In August last year, Cristiano Giaretta arrived at Watford charged with the mammoth task of ensuring promotion back to the Premier League.

The Italian sporting director was parachuted in from Bulgaria, where he had been performing the same role at CSKA Sofia, and worked closely with both CEO and chairman Scott Duxbury and owner Gino Pozzo, helping to make important decisions that would have a sizeable impact on the Hornets' fortunes.

Having previously spent three years working with the Pozzo family at Udinese, he arrived as a trusted figure, but quickly realised that his brief for this season was far from a simple one.

He immediately found himself having to persuade players to stay at Vicarage Road and trust in the club's ability to steer them back to the top flight and was also involved in the decision to sack head coach Vladimir Ivic after just 20 league matches.

"It was and still is an amazing season because after relegation, especially at the start of the season, we had to pick up the pieces," Giaretta told the Watford Observer.

"It wasn't easy at all, for many reason, not just because of coronavirus, but because also the market was open until the fifth of October, so you can imagine after relegation, normally players never want to stay because they want to play in the top flight, so we struggled at the start to convince the players to stay, to keep the chemistry in the club and to trust the club, regardless of the relegation.

"To be fair, the second that we started, the group started to work correctly. The first part of the season, you know better than me, that we struggled just a little bit. We had to change the manager at a certain point and then we started to run very, very fast.

"To obtain the promotion with two games left after the start of the season, after relegation, is amazing. It was an outstanding goal for us."

The decision to remove Ivic from his position came from a sense of frustration among the club's hierarchy, who were irked by a coach seemingly unable to establish a discernible identity on the pitch.

After "many hours" spent working with both the coach and the players, without the desired results coming to fruition, it was agreed that a change simply had to be made.

"We had the perception, a concrete perception, that we weren't able to transmit to the players a certain kind of concept on the pitch," he said.

Watford Observer:

"Many hours were spent on the pitch and off the pitch with the manager, with the players, but again we were struggling, in terms of our system and identity. We weren't able to have our identity on the pitch, we weren't able be dominant and that's why we made the decision - we had to.
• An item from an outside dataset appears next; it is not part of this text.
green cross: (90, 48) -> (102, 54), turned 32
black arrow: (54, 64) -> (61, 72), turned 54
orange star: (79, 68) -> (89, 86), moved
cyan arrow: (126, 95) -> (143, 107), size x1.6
We had to change."

The next decision Giaretta would be involved in would change the course of Watford's season, and was one the club needed to get absolutely right.

Gambling on Xisco Munoz, a man with only 11 games of managerial experience, in Georgia of all places, seemed to outsiders like a choice made out of grim desperation rather than intelligence.
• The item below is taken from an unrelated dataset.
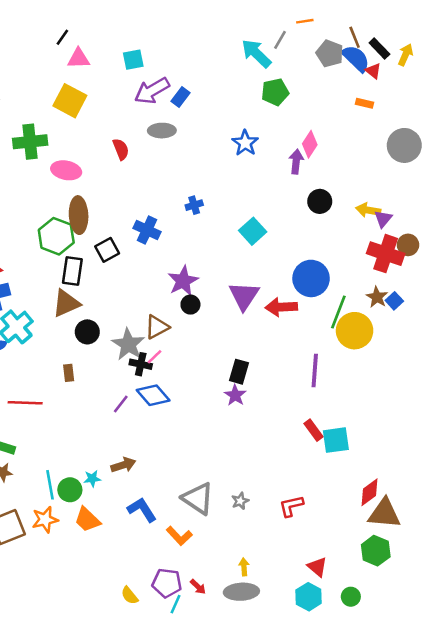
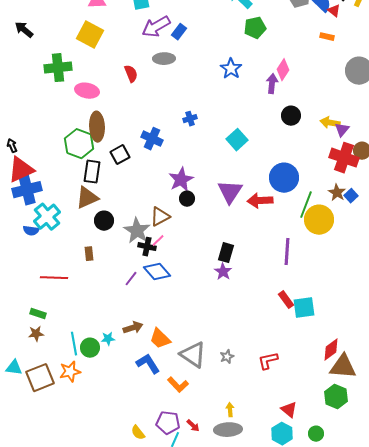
orange trapezoid: (87, 520) -> (160, 339), moved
However, Giaretta insists the club were always confident about their selection.

Bringing in not just a head coach, but an entirely new team of staff, embedded a fresh approach and eventually produced the identity that they had been looking for from the start of the campaign.
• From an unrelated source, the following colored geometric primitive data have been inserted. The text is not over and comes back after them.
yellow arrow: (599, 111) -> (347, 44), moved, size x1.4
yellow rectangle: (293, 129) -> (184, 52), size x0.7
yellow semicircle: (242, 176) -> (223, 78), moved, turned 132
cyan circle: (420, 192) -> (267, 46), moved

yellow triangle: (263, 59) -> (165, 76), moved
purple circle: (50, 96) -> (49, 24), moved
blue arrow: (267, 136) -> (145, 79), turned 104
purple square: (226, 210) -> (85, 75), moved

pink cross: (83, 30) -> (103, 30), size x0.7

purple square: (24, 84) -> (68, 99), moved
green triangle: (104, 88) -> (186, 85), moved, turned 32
"Most of the people were undecided about the choice, but we were quite confident about our knowledge as a club," he said.

"The first choice was towards a culture and a certain type of football. That's why we choose the Spanish guys who have the mentality to normally have the ball, to build up the game from the back and defend by keeping the ball instead of kicking the ball long, so this was the starting point."

Giaretta believes that getting the right team around Munoz was as important as bringing in the head coach.

"We were really confident about a young manager like Xisco," added the 53-year-old. "We built around him a team of important staff because Xisco never works alone. But at Watford we imported the staff around him, we have around 25 human resources, in terms of physiotherapists, sports scientists, head of performance, assistant coaches, and also we didn't change just the manager, but also we signed new profiles in terms of our club staff and they created an important working group and they work really rapidly, with intensity, taking care of the details of our individual players, and giving them an important identity and concepts.

Watford Observer:

"We really trust, as a club, in hard work. You can't obtain anything in football if you don't work hard every day and take care of the details. They started to work in this direction, with everyone focused on winning every single game, because if you want to succeed the Championship, you have to try to win every single game. So there was a huge amount of work from this working group, where Xisco is the boss."

Looking ahead to next season, the priority for Giaretta and those in charge of the club is to maintain that on-field identity and play with the same style they have produced following Munoz's arrival.

"We need to maintain and to improve on this system and this way of playing football," he said. "This identity, this concept, that we gained over the season is very important to develop and to work on, but we trust in our identity. We are really convinced that we can defend by keeping the ball and with our quality, we have many quality players, and our identity, we can also have a good start, and this is our hope for the Premier League."

In order to keep that identity, the club know that strengthening is important.

However, Watford are looking to add "profiles" rather than names and are not looking to make drastic changes to their current playing squad.

They see the retention of their own big names as the key to maintaining their style.

"Planning for Premier League level football is different and we need to strengthen the team in certain positions," Giaretta said. "It's also true that we have a solid base to work on and on which to build a new team, and I think we don't have to add many profiles or many players, but we have to identify specific profiles for specific positions. It's important to have good choices in terms of either technical potential and preparation for the Premier League, so in defence, in the midfield and also in attack, we need to add some players, but without having to revolutionise the team."